Should I roll up multiple values into a list within a single column or use a separate table?
In SQL Server, I have a table that stores product information. This product table has a child table that stores information specific to each part within the product, including dimensions, tooling, etc. Some of these fields, such as tooling, cell sizes, etc. have multiple values. I was planning to store these types of fields in a child table that references the Product's ID. This table would look something like this for a single product ...
Option 1
Product ID | Part No | Cell No | Cell Size |
---|---|---|---|
1 | 1 | 1 | 1.0625 |
1 | 1 | 2 | 4 |
1 | 1 | 3 | 1.0625 |
1 | 2 | 1 | 1.5 |
1 | 2 | 2 | 2.03125 |
1 | 2 | 3 | 4.75 |
1 | 2 | 4 | 1 |
... where the number of cells per part could be 2-20 and the number of parts per product could be 1-6. Each part within the product has approximately 3-7 fields that are similar to the situation described above.

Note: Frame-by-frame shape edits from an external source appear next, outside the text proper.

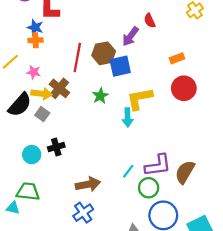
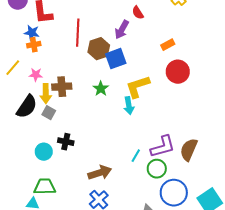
red line: (77, 57) -> (78, 33), moved
brown cross: (59, 88) -> (62, 87), turned -36
yellow arrow: (42, 94) -> (46, 94), turned 90
black cross: (56, 147) -> (66, 142), turned 35

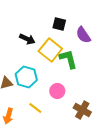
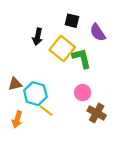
black arrow: (27, 39) -> (38, 37), turned 77
cyan hexagon: (26, 77) -> (35, 94), moved
pink circle: (57, 91) -> (83, 93), moved

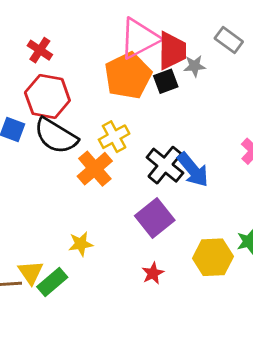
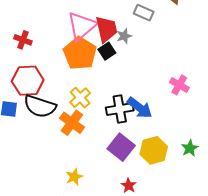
red cross: (40, 50) -> (23, 40), moved
black cross: (165, 165) -> (120, 109), turned -36
yellow hexagon: (213, 257) -> (154, 150), moved

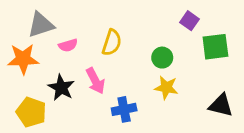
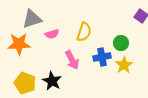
black star: (61, 88) -> (52, 81), moved
yellow star: (166, 88) -> (124, 65), turned 30
blue cross: (124, 109) -> (102, 57), moved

Every time a product was revised we would simply overwrite the data, increment the product's revision number, and manually add a comment indicating the types of changes that were made. However, we would like to start capturing the full dataset with each revision. So, instead of overwriting a record when changes are made, we will create a new record with a new revision number for a product each time it is revised. This means creating new records for each of the product's parts and a part's dimensions.
If we split out Cell Size dimensional information (and similar data) into their own table, this could end up being a huge number of records that are recreated upon revising the product. So, I considered rolling up the cell sizes (and similar data) into a list, which would be stored in a single column within the part table, like this ...
Option 2
Product ID | Part No | Cell Size |
---|---|---|
1 | 1 | 1.0625, 4, 1.0625 |
1 | 2 | 1.5, 2.03125, 4.75, 1 |
This is generally frowned upon as the data is no longer normalized; however, it would really reduce the number of new records created upon each revision.
The cell sizes (and comparable dimensional fields) rarely (if ever) need to be queried individually; 99% of the time they are only seen as a whole, in which case the list formatting is fine. In an answer from related question Is storing a delimited list in a database column really that bad? this was listed as one of the reasons why multiple values in a single column may make sense.
I wonder if a single varchar() field listing the data ("Cell Size" in Option #2) would take up less space than creating an entirely new table (option #1), even if most of the data types in that table are only tinyint or decimal.
The primary downside I see to the second option is that I would lose the data types of those dimensional fields, which has potential to be an issue. Additionally, if there were a situation in the future that would require those dimensional fields to be seen individually, I'd have to parse those out first; however, I can't foresee many scenarios where that'd be the case.
What are factors that I'm not considering?